Hi!
I would like to discuss an implementation of thread safe collections (and streams, and others).
I can think on three possible approaches, the first one is to convert every class to be thread safe, the other is to implement new thread safe classes. I think that the first approach is interesting because the user wouldn't have to care about any thing to be thread safe. We would just use the class that is guaranteed to be thread safe by the system. But there would be an overhead imposed by the synchronization mechanism needed by a thread safe implementation. The second approach would let you choose between fast thread unsafe collections, and a slower thread safe collections.
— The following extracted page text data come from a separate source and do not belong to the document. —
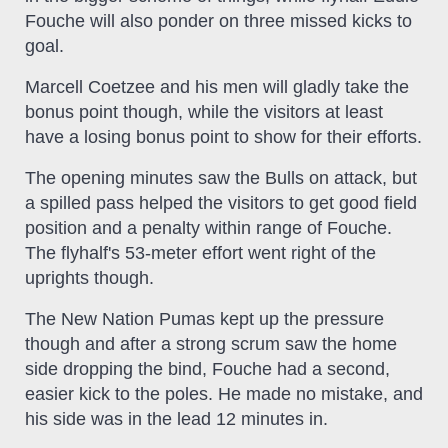
Fouche will also ponder on three missed kicks to
goal.
Marcell Coetzee and his men will gladly take the
bonus point though, while the visitors at least
have a losing bonus point to show for their efforts.
The opening minutes saw the Bulls on attack, but
a spilled pass helped the visitors to get good field
position and a penalty within range of Fouche.
The flyhalf's 53-meter effort went right of the
uprights though.
The New Nation Pumas kept up the pressure
though and after a strong scrum saw the home
side dropping the bind, Fouche had a second,
easier kick to the poles. He made no mistake, and
his side was in the lead 12 minutes in.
But you would have to choose it yourself. It would not be automatic. This could be done by subclassing every collection class like this:
Object +Collection +ThreadSafeCollection +Bag |+ThreadSafeBag +Set +ThreadSafeSet
Or doing an entirely new hierarchy like this (with Traits to implement similar behavior):
Object +Collection |+Bag |+Set +ThreadSafeCollection +ThreadSafeBag +ThreadSafeSet
What do you think?
Cheers Guille
Interesting idea.
I tend to think that more tansparent is better, but, if the overhead weren't a problem or finding a pattern to apply (Could be a decorator?).
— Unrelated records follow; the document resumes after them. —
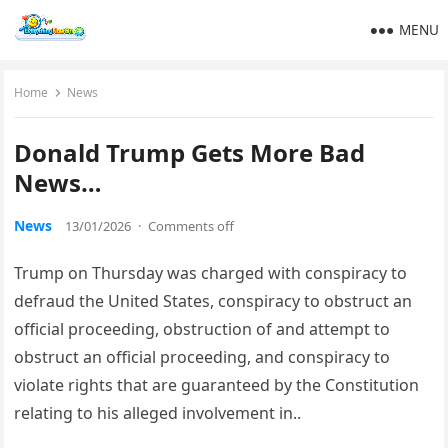
MENU
Home
News
Donald Trump Gets More Bad
News…
News
13/01/2026
·
Comments off
Trump on Thursday was charged with conspiracy to
defraud the United States, conspiracy to obstruct an
official proceeding, obstruction of and attempt to
obstruct an official proceeding, and conspiracy to
violate rights that are guaranteed by the Constitution
relating to his alleged involvement in..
About your options seems that the second may be more clean, as you comment with Traits.
Well, are only fast thoughts....
2008/4/24 Guillermo Adrián Molina guille@losmolina.com.ar:
Hi!
I would like to discuss an implementation of thread safe collections (and streams, and others).
I can think on three possible approaches, the first one is to convert every class to be thread safe, the other is to implement new thread safe classes. I think that the first approach is interesting because the user wouldn't have to care about any thing to be thread safe. We would just use the class that is guaranteed to be thread safe by the system. But there would be an overhead imposed by the synchronization mechanism needed by a thread safe implementation. The second approach would let you choose between fast thread unsafe collections, and a slower thread safe collections. But you would have to choose it yourself. It would not be automatic. This could be done by subclassing every collection class like this:
Object +Collection +ThreadSafeCollection +Bag |+ThreadSafeBag +Set +ThreadSafeSet
Or doing an entirely new hierarchy like this (with Traits to implement similar behavior):
Object +Collection |+Bag |+Set +ThreadSafeCollection +ThreadSafeBag +ThreadSafeSet
What do you think?
Cheers Guille
What do you mean by thread safe collections? Should only one thread at a time be able to perform #do: on a collection? Obviously we want to make sure that only one #add: or #remove: can be done at a time, but you should probably prevent #add: and #remove: when some other thread is running #do:. So, this will be the readers/writers problem. You should make a ReaderWriterLock class with methods #read: aBlock and #write: aBlock that are similar to Semaphore's #critical: method. Then you can make a subclass of Set called ThreadSafeSet with an instance variable rwLock that is a ReaderWriterLock and methods like
add: anElement wrLock write: [^super add: anElement]
do: aBlock wrLock read: [^super do: aBlock]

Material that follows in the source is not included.